§ **ASSIGNMENT**:
Retype each record below word for word. Leave the pictures out.

------------------------------------------------

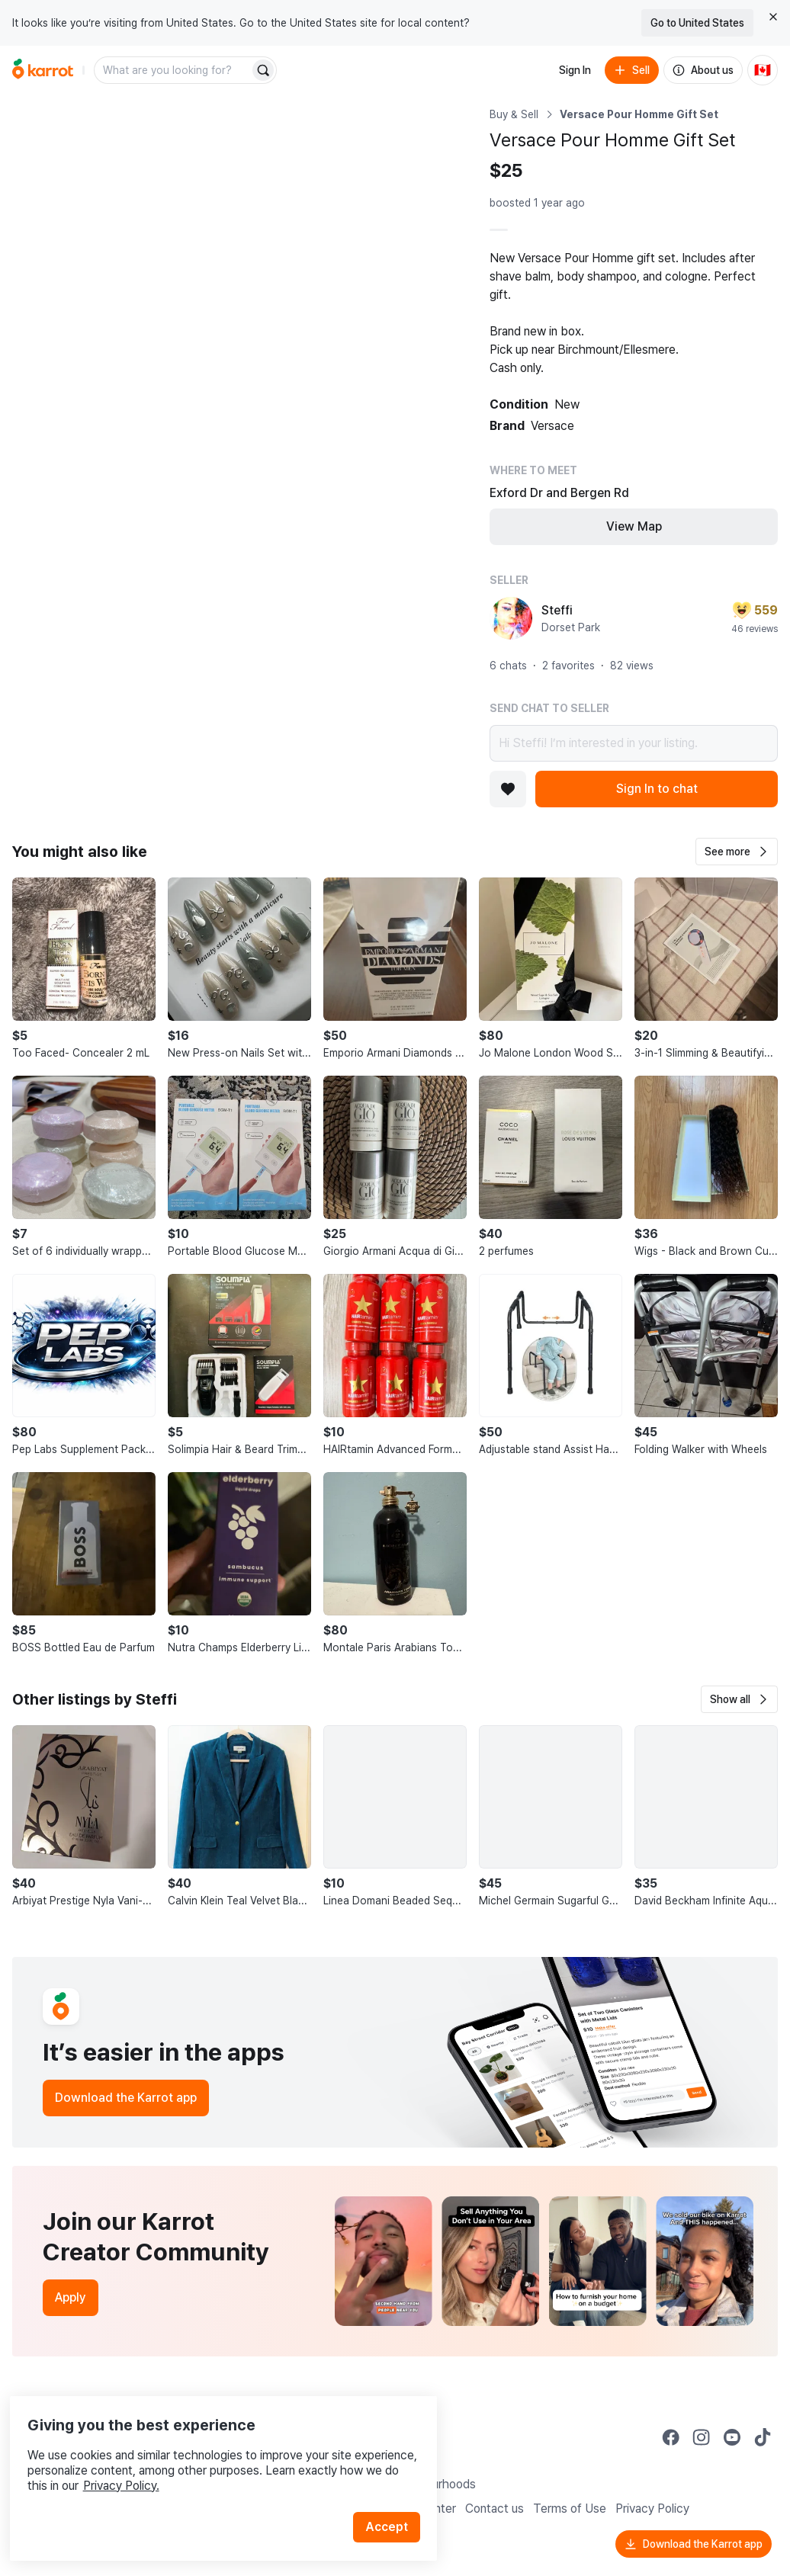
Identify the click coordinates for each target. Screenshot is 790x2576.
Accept (393, 2499)
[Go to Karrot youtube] (732, 2437)
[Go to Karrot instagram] (701, 2437)
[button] (736, 851)
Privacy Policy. (204, 2458)
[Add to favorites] (508, 789)
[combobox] (173, 70)
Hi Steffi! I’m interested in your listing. (634, 743)
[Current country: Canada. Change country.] (762, 70)
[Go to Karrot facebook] (671, 2437)
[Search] (263, 70)
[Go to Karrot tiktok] (762, 2437)
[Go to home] (42, 70)
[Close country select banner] (773, 16)
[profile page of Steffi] (511, 618)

------------------------------------------------

§ **WRITTEN RESPONSE**:
Identify the click coordinates for each target. Screenshot is 790x2576.
Accept (393, 2499)
[Go to Karrot youtube] (732, 2437)
[Go to Karrot instagram] (701, 2437)
[button] (736, 851)
Privacy Policy. (204, 2458)
[Add to favorites] (508, 789)
[combobox] (173, 70)
Hi Steffi! I’m interested in your listing. (634, 743)
[Current country: Canada. Change country.] (762, 70)
[Go to Karrot facebook] (671, 2437)
[Search] (263, 70)
[Go to Karrot tiktok] (762, 2437)
[Go to home] (42, 70)
[Close country select banner] (773, 16)
[profile page of Steffi] (511, 618)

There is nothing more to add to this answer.